- Applied Supervised Learning with R
- Karthik Ramasubramanian Jojo Moolayil
- 868字
- 2021-06-11 13:22:34
Summary of the Beijing PM2.5 Dataset
In the urban and rural parts of many nations, the primary pollutant, fine particulate matter, is the cause of many health risks in humans and also affects climate change. In particular, PM2.5, defined as an airborne particle with an aerodynamic diameter of less than 2.5 µm, is the major category of atmospheric particulate matter. Various studies have linked PM2.5 with serious health problems such as heart attack and lung morbidity. The table in this section shows the types of atmospheric particulate matter and their size distribution in micrometers.
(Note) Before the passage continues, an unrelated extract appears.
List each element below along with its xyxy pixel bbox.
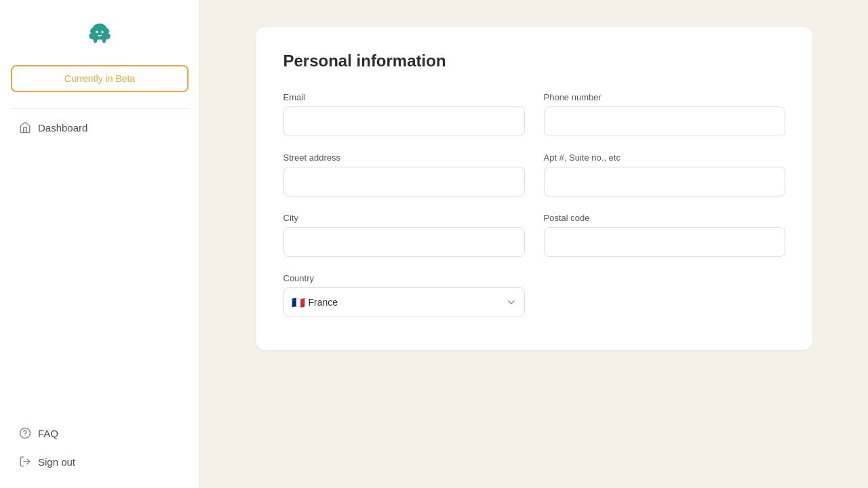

In this and the remaining chapters, we will use the dataset published by the authors of the research paper, Assessing Beijing's PM2.5 pollution: severity, weather impact, APEC and winter heating, where they use hourly PM2.5 readings taken at the US Embassy in Beijing located at 116.47 E, 39.95 N in conjunction with hourly meteorological measurements at Beijing Capital International Airport (BCIA), obtained from weather.nocrew.org. Their study claims to be the first to combine PM2.5 and meteorological data for an extended period in China's PM2.5 pollution. The following table describes the attributes in the dataset:
Figure 3.1: Attributes in Beijing's PM2.5 dataset.
Exercise 40: Exploring the Data
In this exercise, we will learn the structure of the data with sample values for each attribute and use the summary function. We will see the five number summary statistics for numeric variables.
Perform the following steps to complete this exercise:
- First, use the following command to read the Beijing PM2.5 dataset into the PM25 DataFrame object:
PM25 <- read.csv("https://raw.githubusercontent.com/TrainingByPackt/Applied-Supervised-Learning-with-R/master/Lesson03/PRSA_data_2010.1.1-2014.12.31.csv")
- Next, print the structure of data with sample values using the str command:
str(PM25)
The output of the previous command is as follows:
'data.frame': 43824 obs. of 13 variables:
$ No : int 1 2 3 4 5 6 7 8 9 10 ...
$ year : int 2010 2010 2010 2010 2010 2010 2010 2010 2010 2010 ...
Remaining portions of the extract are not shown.